Bug 212511 - br_table is slow or it doesn't scale
Summary: br_table is slow or it doesn't scale
Status: RESOLVED FIXED
Alias: None
Product: WebKit
Classification: Unclassified
Component: JavaScriptCore (show other bugs)
Version: Other
Hardware: All All
: P2 Enhancement
Assignee: Tadeu Zagallo
URL:
Keywords: InRadar
Depends on:
Blocks:
 
Reported: 2020-05-28 23:30 PDT by Vlad Brezae
Modified: 2020-06-04 16:10 PDT (History)
9 users (show)

See Also:


Attachments
Patch (56.87 KB, patch)
2020-06-02 15:40 PDT, Tadeu Zagallo
no flags Details | Formatted Diff | Diff

Note You need to log in before you can comment on or make changes to this bug.
Description Vlad Brezae 2020-05-28 23:30:40 PDT
Consider this C file https://gist.github.com/BrzVlad/1b5a6bdb20205db1c970edae709d337e. Compile it to wasm using an emsdk (emsdk/upstream/emscripten/emcc -O2 huge-interp.c). Run it once as is and once with SWITCH_CASE defined to nothing. While on v8 you can see that the performance is more or less the same, on jsc the test case becomes 10x slower, which shouldn't happen. Looking into the generated native code, it shows that br_table is implemented by doing a lot of sequential comparisons rather than dispatching through a table.

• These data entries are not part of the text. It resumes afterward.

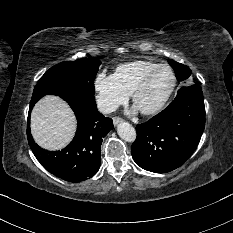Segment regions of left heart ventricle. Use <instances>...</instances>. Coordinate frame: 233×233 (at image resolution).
Wrapping results in <instances>:
<instances>
[{
	"label": "left heart ventricle",
	"instance_id": "left-heart-ventricle-1",
	"mask_svg": "<svg viewBox=\"0 0 233 233\" xmlns=\"http://www.w3.org/2000/svg\"><path fill=\"white\" fill-rule=\"evenodd\" d=\"M172 84V75L167 69L158 70L149 80L146 87L136 98L135 106L138 110L155 107L166 95Z\"/></svg>",
	"mask_w": 233,
	"mask_h": 233
}]
</instances>
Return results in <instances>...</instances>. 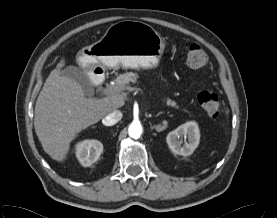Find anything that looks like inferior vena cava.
Listing matches in <instances>:
<instances>
[{"label":"inferior vena cava","mask_w":277,"mask_h":218,"mask_svg":"<svg viewBox=\"0 0 277 218\" xmlns=\"http://www.w3.org/2000/svg\"><path fill=\"white\" fill-rule=\"evenodd\" d=\"M122 113L119 110H114L112 112H110L109 114H107L103 119H102V123L105 126H113L115 125L117 122H119L122 119Z\"/></svg>","instance_id":"inferior-vena-cava-1"}]
</instances>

This is significantly impacting the performance of the mono runtime (when it is running in interpreter mode)
Comment 1 Radar WebKit Bug Importer 2020-05-31 17:40:15 PDT
<rdar://problem/63813245>
Comment 2 Tadeu Zagallo 2020-06-02 15:40:38 PDT
Created attachment 400861 [details]
Patch
Comment 3 Mark Lam 2020-06-02 15:57:10 PDT
Comment on attachment 400861 [details]
Patch

r=me if you've verified that JetStream2 and Speedometer2 are not impacted.  Can you confirm that perf is not impacted?
Comment 4 Saam Barati 2020-06-02 17:05:52 PDT
Comment on attachment 400861 [details]
Patch

View in context: https://bugs.webkit.org/attachment.cgi?id=400861&action=review

> Source/JavaScriptCore/ChangeLog:14
> +        already have LICM in DFG, it should be ok to disable it for now.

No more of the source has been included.